> _EXERCISE BRIEF_
Within the entries below, every line containing "Neue" is to be copied.

Saved data entries:
________________________
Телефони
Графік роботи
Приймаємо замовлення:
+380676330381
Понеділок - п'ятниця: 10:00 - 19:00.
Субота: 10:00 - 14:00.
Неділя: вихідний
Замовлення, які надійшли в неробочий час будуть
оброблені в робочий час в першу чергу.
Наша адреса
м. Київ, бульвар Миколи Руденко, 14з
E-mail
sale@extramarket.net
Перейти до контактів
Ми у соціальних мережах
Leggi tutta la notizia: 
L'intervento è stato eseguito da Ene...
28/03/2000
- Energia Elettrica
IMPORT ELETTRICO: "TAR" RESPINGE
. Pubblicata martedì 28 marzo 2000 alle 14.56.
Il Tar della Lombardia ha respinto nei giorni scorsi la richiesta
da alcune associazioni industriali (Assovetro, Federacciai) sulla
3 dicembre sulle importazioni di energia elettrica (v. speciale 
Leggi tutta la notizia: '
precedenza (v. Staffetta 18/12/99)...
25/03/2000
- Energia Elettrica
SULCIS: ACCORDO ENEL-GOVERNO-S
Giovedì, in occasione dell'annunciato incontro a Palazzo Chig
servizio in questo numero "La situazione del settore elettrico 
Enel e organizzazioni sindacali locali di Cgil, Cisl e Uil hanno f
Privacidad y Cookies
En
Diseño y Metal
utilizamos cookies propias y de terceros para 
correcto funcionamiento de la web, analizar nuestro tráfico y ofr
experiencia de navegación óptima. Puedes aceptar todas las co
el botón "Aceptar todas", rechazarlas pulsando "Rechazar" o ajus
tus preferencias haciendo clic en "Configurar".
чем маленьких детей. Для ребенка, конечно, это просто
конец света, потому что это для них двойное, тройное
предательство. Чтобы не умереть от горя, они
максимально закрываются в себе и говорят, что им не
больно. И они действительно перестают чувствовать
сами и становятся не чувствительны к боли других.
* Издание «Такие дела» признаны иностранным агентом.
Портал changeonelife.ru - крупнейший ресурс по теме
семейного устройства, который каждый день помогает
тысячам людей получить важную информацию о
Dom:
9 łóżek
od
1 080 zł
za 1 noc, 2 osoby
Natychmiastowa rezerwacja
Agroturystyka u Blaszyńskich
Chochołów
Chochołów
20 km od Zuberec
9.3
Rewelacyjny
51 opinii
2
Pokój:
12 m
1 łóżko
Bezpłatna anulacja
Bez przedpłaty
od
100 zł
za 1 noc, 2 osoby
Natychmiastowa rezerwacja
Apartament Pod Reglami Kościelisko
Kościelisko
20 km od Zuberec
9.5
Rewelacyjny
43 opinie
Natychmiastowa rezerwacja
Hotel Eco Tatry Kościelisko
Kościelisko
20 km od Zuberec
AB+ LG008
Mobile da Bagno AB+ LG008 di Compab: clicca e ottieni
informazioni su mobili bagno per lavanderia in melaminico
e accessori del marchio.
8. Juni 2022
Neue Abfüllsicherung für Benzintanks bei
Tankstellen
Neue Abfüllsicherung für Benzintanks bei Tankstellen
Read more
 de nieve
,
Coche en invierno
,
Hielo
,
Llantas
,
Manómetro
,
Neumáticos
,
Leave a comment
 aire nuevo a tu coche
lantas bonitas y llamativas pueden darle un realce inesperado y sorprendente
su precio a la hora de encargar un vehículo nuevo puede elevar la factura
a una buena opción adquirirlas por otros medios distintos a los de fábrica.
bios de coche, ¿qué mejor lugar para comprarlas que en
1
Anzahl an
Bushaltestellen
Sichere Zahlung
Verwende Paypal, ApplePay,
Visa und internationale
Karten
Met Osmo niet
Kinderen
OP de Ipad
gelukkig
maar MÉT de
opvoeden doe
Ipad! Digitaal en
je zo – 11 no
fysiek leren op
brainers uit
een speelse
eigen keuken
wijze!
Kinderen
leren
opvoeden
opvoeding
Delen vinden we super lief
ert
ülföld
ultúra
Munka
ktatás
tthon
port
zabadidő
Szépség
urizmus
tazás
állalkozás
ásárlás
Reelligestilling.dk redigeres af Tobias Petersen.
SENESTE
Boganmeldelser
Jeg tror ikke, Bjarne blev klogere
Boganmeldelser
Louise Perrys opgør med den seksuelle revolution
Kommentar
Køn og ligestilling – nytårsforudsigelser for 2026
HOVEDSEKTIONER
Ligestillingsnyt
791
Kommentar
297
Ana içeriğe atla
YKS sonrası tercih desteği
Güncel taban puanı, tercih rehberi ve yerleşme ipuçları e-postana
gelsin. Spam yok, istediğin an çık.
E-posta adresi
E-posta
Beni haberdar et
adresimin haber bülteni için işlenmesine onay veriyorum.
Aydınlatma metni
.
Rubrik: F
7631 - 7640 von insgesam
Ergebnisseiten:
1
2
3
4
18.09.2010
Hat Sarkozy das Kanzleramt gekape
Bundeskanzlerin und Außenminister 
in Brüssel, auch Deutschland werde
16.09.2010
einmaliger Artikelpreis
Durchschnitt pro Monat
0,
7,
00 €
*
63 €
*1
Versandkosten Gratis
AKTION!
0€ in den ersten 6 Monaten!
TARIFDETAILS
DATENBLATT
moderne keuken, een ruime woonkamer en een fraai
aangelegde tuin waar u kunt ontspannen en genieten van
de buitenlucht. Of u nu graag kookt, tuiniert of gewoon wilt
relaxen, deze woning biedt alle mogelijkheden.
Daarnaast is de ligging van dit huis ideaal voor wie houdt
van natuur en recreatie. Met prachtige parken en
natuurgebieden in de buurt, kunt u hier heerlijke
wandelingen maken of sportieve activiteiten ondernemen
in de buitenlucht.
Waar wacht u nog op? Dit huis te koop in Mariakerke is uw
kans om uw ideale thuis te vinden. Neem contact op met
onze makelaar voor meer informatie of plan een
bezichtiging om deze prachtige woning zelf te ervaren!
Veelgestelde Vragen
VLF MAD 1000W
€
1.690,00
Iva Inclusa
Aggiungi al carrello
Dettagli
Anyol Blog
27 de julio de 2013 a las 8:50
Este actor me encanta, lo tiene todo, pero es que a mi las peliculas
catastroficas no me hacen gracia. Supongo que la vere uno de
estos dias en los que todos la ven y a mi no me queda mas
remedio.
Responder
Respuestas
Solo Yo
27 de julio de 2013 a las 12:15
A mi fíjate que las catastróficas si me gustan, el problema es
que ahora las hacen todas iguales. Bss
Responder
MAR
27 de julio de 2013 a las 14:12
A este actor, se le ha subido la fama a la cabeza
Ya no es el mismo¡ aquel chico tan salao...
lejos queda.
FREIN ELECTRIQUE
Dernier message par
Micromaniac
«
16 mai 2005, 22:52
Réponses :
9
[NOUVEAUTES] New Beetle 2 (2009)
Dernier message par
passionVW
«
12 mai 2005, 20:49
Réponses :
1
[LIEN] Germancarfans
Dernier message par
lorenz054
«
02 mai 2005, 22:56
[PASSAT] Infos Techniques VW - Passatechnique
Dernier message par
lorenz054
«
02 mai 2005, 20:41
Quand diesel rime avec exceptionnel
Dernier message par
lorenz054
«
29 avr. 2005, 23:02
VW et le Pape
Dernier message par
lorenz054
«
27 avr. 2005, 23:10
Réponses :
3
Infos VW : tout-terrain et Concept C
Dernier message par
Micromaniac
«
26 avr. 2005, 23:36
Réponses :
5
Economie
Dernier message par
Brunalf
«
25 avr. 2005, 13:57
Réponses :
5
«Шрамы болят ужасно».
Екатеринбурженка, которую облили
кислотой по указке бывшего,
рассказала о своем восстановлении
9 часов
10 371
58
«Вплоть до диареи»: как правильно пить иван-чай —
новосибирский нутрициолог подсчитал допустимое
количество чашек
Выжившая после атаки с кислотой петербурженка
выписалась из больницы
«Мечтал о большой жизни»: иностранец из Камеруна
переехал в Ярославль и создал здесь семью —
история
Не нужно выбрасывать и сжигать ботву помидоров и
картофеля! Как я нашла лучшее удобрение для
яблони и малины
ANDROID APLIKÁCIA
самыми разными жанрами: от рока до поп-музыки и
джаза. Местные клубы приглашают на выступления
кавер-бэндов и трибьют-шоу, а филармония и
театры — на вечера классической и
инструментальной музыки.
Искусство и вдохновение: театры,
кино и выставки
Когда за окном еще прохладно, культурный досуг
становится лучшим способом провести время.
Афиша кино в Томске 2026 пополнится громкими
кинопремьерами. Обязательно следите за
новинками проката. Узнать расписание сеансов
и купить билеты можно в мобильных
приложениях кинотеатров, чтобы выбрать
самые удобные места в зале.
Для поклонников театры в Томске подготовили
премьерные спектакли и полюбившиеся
________________________
> _EXPECTED ANSWER_
Neue Abfüllsicherung für Benzintanks bei
Neue Abfüllsicherung für Benzintanks bei Tankstellen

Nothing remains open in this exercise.